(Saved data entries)
Content starts

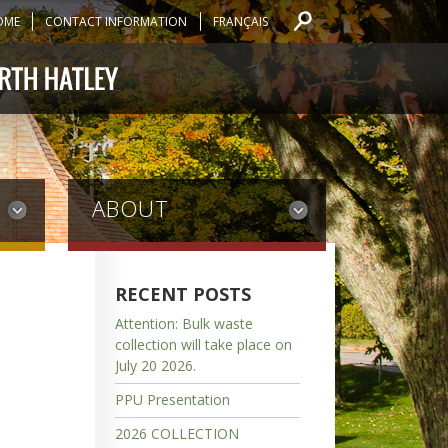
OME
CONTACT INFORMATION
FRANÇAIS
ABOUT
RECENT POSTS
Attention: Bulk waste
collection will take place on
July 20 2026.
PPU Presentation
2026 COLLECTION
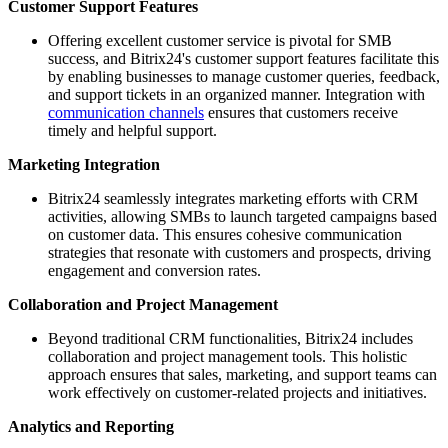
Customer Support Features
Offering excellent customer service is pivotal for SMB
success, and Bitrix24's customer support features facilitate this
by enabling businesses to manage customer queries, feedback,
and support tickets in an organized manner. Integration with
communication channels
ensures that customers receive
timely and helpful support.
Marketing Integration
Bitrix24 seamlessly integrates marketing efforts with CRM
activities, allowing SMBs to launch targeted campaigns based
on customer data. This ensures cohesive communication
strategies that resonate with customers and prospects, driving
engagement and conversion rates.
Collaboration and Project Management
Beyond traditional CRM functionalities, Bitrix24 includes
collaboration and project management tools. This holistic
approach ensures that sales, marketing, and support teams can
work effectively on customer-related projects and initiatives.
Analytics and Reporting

Content ends
Content starts

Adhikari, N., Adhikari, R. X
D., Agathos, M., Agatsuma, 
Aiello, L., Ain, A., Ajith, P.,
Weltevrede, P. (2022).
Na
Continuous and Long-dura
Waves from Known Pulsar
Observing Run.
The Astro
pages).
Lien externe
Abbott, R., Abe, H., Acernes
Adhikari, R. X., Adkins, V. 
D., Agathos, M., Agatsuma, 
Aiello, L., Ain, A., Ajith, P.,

Content ends
Content starts

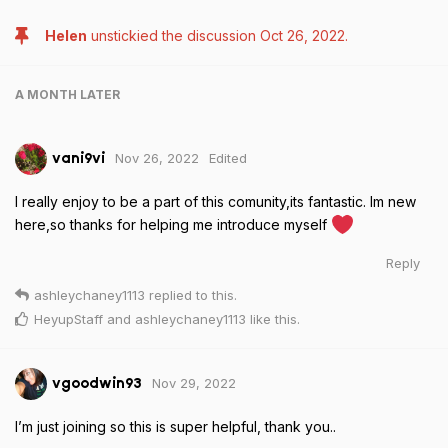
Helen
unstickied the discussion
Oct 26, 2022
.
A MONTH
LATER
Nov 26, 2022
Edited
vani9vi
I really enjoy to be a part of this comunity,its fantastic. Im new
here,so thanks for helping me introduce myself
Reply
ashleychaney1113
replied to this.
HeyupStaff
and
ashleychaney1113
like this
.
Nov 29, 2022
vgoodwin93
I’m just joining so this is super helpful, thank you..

Content ends

» TASK GOAL: Copy only what runs above from the line containing "July 20 2026." through the line containing "Analytics and Reporting", exactly. Leave out the pictures.

» TASK SOLUTION:
July 20 2026.
PPU Presentation
2026 COLLECTION
Customer Support Features
Offering excellent customer service is pivotal for SMB
success, and Bitrix24's customer support features facilitate this
by enabling businesses to manage customer queries, feedback,
and support tickets in an organized manner. Integration with
communication channels
ensures that customers receive
timely and helpful support.
Marketing Integration
Bitrix24 seamlessly integrates marketing efforts with CRM
activities, allowing SMBs to launch targeted campaigns based
on customer data. This ensures cohesive communication
strategies that resonate with customers and prospects, driving
engagement and conversion rates.
Collaboration and Project Management
Beyond traditional CRM functionalities, Bitrix24 includes
collaboration and project management tools. This holistic
approach ensures that sales, marketing, and support teams can
work effectively on customer-related projects and initiatives.
Analytics and Reporting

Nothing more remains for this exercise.